RAD: Retrieval-Augmented Decision-Making of Meta-Actions with Vision-Language Models in Autonomous Driving
Journal:
arXiv
Published Date:
Mar 18, 2025
Abstract
Accurately understanding and deciding high-level meta-actions is essential
for ensuring reliable and safe autonomous driving systems. While
vision-language models (VLMs) have shown significant potential in various
autonomous driving tasks, they often suffer from limitations such as inadequate
spatial perception and hallucination, reducing their effectiveness in complex
autonomous driving scenarios. To address these challenges, we propose a
retrieval-augmented decision-making (RAD) framework, a novel architecture
designed to enhance VLMs' capabilities to reliably generate meta-actions in
autonomous driving scenes. RAD leverages a retrieval-augmented generation (RAG)

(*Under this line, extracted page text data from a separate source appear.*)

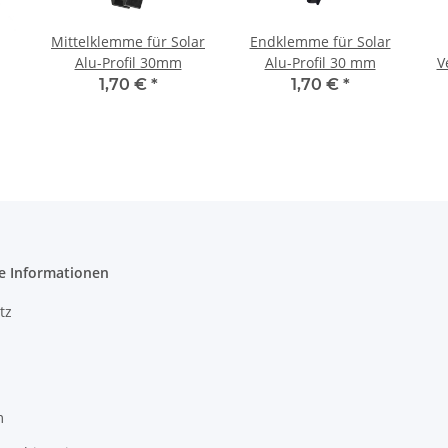
Mittelklemme für Solar
Endklemme für Solar
Alu-Profil 30mm
Alu-Profil 30 mm
V
l
a
1,70 €
*
1,70 €
*
it
z
e Informationen
tz
m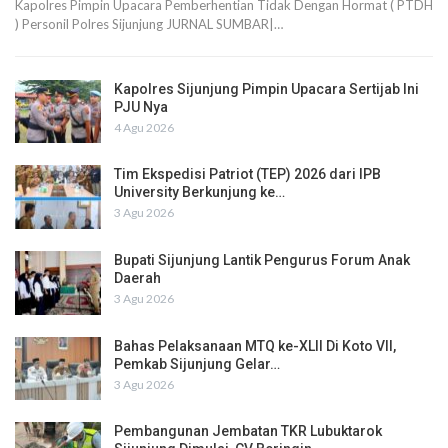
Kapolres Pimpin Upacara Pemberhentian Tidak Dengan Hormat ( PTDH
) Personil Polres Sijunjung JURNAL SUMBAR|…
Kapolres Sijunjung Pimpin Upacara Sertijab Ini
PJU Nya
4 Agu 2026
Tim Ekspedisi Patriot (TEP) 2026 dari IPB
University Berkunjung ke…
3 Agu 2026
Bupati Sijunjung Lantik Pengurus Forum Anak
Daerah
3 Agu 2026
Bahas Pelaksanaan MTQ ke-XLII Di Koto VII,
Pemkab Sijunjung Gelar…
3 Agu 2026
Pembangunan Jembatan TKR Lubuktarok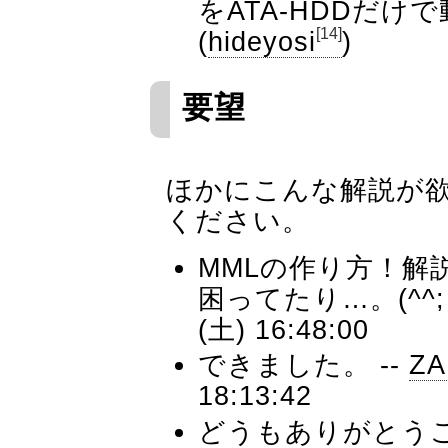
をATA-HDDだけ
[14]
(
hideyosi
)
要望
ほかにこんな解説が
ください。
MMLの作り方！解
困ってたり…。(^^; 
(土) 16:48:00
できました。 --
ZA
18:13:42
どうもありがとう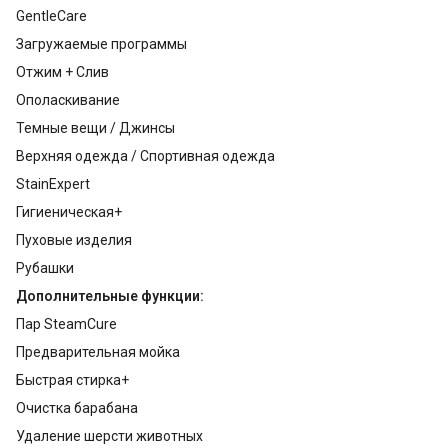
GentleCare
Загружаемые программы
Отжим + Слив
Ополаскивание
Темные вещи / Джинсы
Верхняя одежда / Спортивная одежда
StainExpert
Гигиеническая+
Пуховые изделия
Рубашки
Дополнительные функции:
Пар SteamCure
Предварительная мойка
Быстрая стирка+
Очистка барабана
Удаление шерсти животных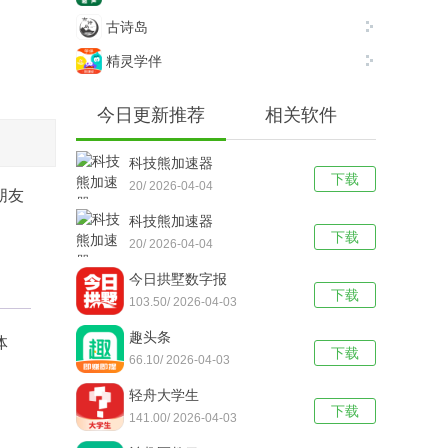
古诗岛
精灵学伴
今日更新推荐
相关软件
科技熊加速器
下载
20/ 2026-04-04
朋友
科技熊加速器
下载
20/ 2026-04-04
今日拱墅数字报
下载
103.50/ 2026-04-03
趣头条
体
下载
66.10/ 2026-04-03
轻舟大学生
下载
141.00/ 2026-04-03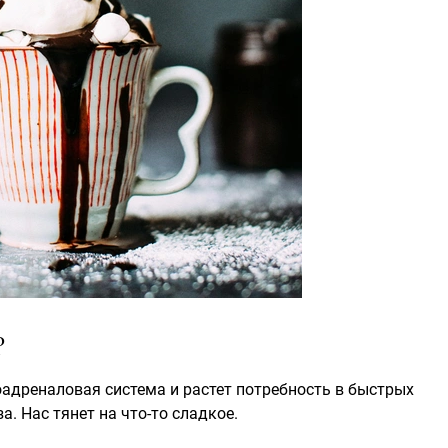
?
оадреналовая система и растет потребность в быстрых
а. Нас тянет на что-то сладкое.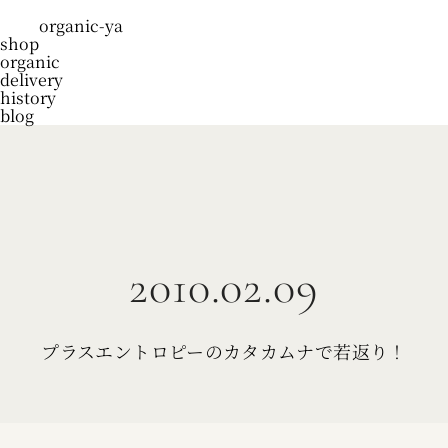
organic-ya
shop
organic
delivery
history
blog
2010.02.09
プラスエントロピーのカタカムナで若返り！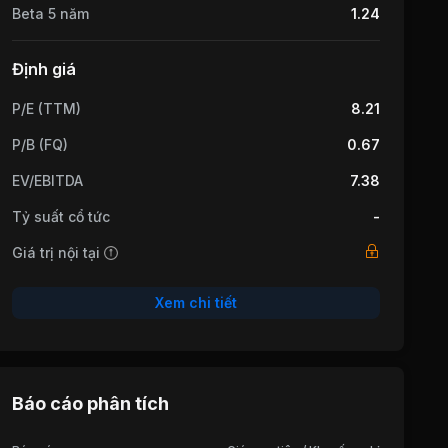
Beta 5 năm
1.24
Định giá
P/E (TTM)
8.21
P/B (FQ)
0.67
EV/EBITDA
7.38
Tỷ suất cổ tức
-
Giá trị nội tại
Xem chi tiết
Báo cáo phân tích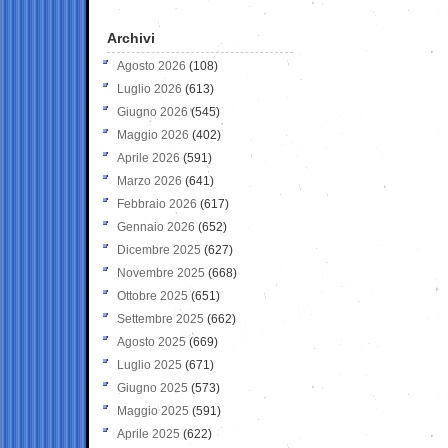
Archivi
Agosto 2026
(108)
Luglio 2026
(613)
Giugno 2026
(545)
Maggio 2026
(402)
Aprile 2026
(591)
Marzo 2026
(641)
Febbraio 2026
(617)
Gennaio 2026
(652)
Dicembre 2025
(627)
Novembre 2025
(668)
Ottobre 2025
(651)
Settembre 2025
(662)
Agosto 2025
(669)
Luglio 2025
(671)
Giugno 2025
(573)
Maggio 2025
(591)
Aprile 2025
(622)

pipeline to dynamically improve decision accuracy through a three-stage process
consisting of the embedding flow, retrieving flow, and generating flow.
Additionally, we fine-tune VLMs on a specifically curated dataset derived from
the NuScenes dataset to enhance their spatial perception and bird's-eye view
image comprehension capabilities. Extensive experimental evaluations on the
curated NuScenes-based dataset demonstrate that RAD outperforms baseline
methods across key evaluation metrics, including match accuracy, and F1 score,
and self-defined overall score, highlighting its effectiveness in improving
meta-action decision-making for autonomous driving tasks.